**THE RECORDS:**
((
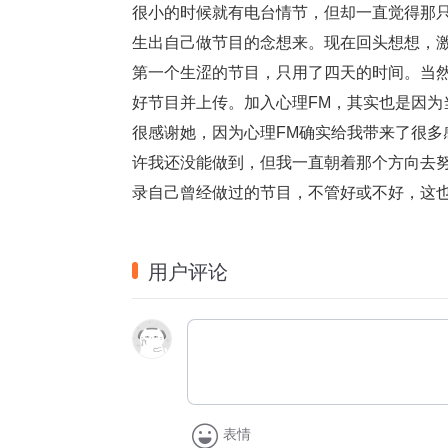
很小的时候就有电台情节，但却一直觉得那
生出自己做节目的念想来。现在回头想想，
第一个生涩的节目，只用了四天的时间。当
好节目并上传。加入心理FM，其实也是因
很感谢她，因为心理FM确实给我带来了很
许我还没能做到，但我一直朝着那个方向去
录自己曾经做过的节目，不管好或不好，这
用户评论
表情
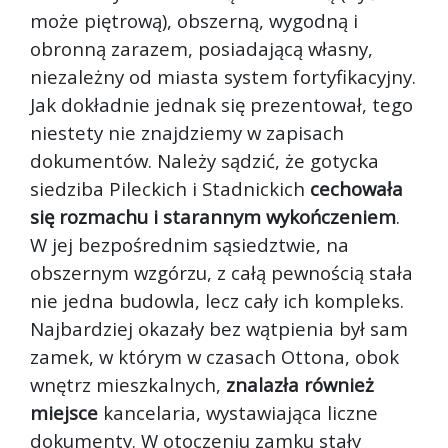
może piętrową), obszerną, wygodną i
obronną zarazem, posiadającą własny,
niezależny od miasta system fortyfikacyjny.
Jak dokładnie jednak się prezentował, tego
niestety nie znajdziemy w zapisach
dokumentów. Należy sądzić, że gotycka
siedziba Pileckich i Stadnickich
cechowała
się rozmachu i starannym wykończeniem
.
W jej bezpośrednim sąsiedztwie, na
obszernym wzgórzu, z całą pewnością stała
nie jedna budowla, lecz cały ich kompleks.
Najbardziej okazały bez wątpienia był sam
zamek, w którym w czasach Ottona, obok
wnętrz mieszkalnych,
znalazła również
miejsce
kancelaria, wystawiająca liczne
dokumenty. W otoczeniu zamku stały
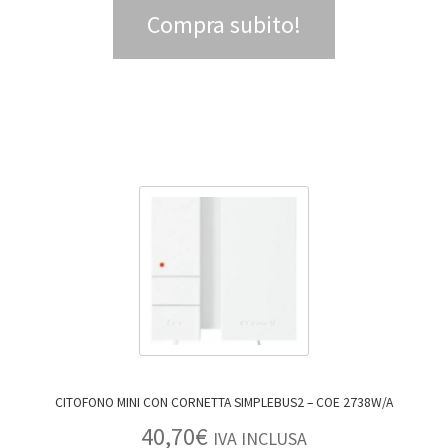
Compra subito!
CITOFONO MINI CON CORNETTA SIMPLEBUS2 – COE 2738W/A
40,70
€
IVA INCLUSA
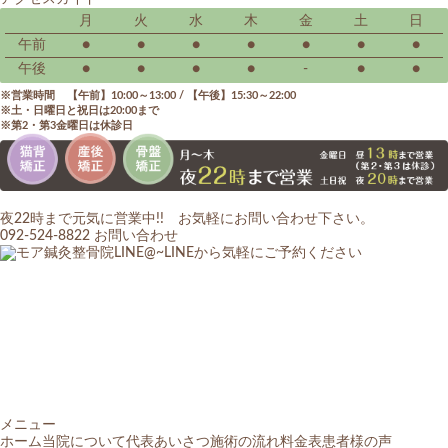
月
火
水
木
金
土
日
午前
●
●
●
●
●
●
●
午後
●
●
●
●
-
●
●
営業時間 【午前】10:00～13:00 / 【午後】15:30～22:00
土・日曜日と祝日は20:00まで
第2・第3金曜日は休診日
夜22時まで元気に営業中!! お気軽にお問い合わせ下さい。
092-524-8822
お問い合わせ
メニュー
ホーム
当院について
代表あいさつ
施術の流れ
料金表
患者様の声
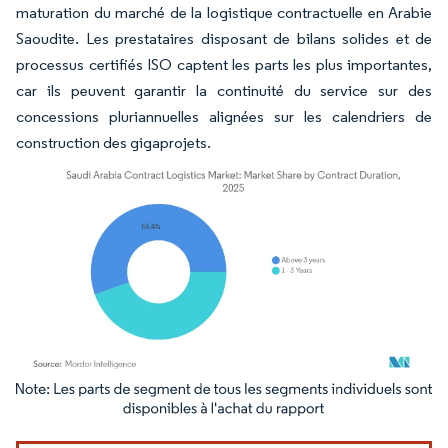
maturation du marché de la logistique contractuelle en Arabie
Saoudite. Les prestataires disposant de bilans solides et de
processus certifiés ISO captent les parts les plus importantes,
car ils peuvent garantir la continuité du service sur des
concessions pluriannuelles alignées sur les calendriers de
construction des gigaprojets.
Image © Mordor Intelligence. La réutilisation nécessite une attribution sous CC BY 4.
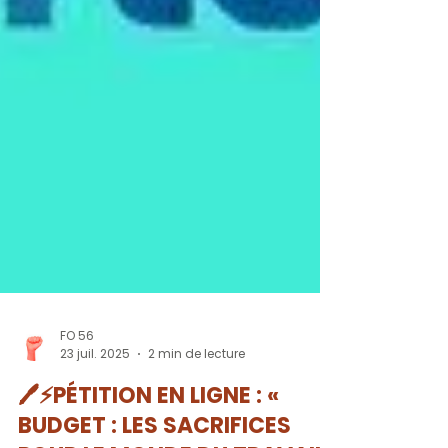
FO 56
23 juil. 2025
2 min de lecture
))
**EXERCISE GOAL:**
From the records above, print exactly the lines that run from the line with "siedziba Pileckich i Stadnickich" to the line with "Najbardziej okazały bez wątpienia był sam", inclusive.

**ANSWER TO THIS PROBLEM:**
siedziba Pileckich i Stadnickich
cechowała
się rozmachu i starannym wykończeniem
.
W jej bezpośrednim sąsiedztwie, na
obszernym wzgórzu, z całą pewnością stała
nie jedna budowla, lecz cały ich kompleks.
Najbardziej okazały bez wątpienia był sam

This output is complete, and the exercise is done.